#### PROBLEM TO SOLVE:
Only the lines from the one containing "доступным навыком и как скомпоновать эти" through the one containing "Ярмарки и этнофесты" should be printed, exactly as they appear below, with both ends included.

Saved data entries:

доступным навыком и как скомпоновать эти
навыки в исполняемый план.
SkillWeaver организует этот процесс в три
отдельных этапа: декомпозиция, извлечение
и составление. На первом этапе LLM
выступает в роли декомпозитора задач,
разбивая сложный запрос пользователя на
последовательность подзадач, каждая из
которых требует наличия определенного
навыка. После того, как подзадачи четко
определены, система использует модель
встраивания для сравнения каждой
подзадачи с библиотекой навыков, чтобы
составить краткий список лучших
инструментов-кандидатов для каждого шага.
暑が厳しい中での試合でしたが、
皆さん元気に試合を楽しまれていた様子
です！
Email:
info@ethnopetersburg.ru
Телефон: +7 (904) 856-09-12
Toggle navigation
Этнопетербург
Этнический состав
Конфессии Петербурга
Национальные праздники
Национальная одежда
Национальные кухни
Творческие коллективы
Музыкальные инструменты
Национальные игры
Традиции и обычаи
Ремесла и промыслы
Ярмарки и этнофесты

==

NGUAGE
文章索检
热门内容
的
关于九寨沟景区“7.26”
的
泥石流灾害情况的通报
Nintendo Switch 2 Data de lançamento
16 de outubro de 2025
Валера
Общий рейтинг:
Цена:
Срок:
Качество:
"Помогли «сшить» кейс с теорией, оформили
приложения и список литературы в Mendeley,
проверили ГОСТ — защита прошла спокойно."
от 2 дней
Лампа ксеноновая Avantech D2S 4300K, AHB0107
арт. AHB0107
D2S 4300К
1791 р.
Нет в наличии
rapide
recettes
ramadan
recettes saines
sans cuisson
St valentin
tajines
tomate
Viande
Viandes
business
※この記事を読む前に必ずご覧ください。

#### SOLUTION TO THE PROBLEM:
доступным навыком и как скомпоновать эти
навыки в исполняемый план.
SkillWeaver организует этот процесс в три
отдельных этапа: декомпозиция, извлечение
и составление. На первом этапе LLM
выступает в роли декомпозитора задач,
разбивая сложный запрос пользователя на
последовательность подзадач, каждая из
которых требует наличия определенного
навыка. После того, как подзадачи четко
определены, система использует модель
встраивания для сравнения каждой
подзадачи с библиотекой навыков, чтобы
составить краткий список лучших
инструментов-кандидатов для каждого шага.
暑が厳しい中での試合でしたが、
皆さん元気に試合を楽しまれていた様子
です！
Email:
info@ethnopetersburg.ru
Телефон: +7 (904) 856-09-12
Toggle navigation
Этнопетербург
Этнический состав
Конфессии Петербурга
Национальные праздники
Национальная одежда
Национальные кухни
Творческие коллективы
Музыкальные инструменты
Национальные игры
Традиции и обычаи
Ремесла и промыслы
Ярмарки и этнофесты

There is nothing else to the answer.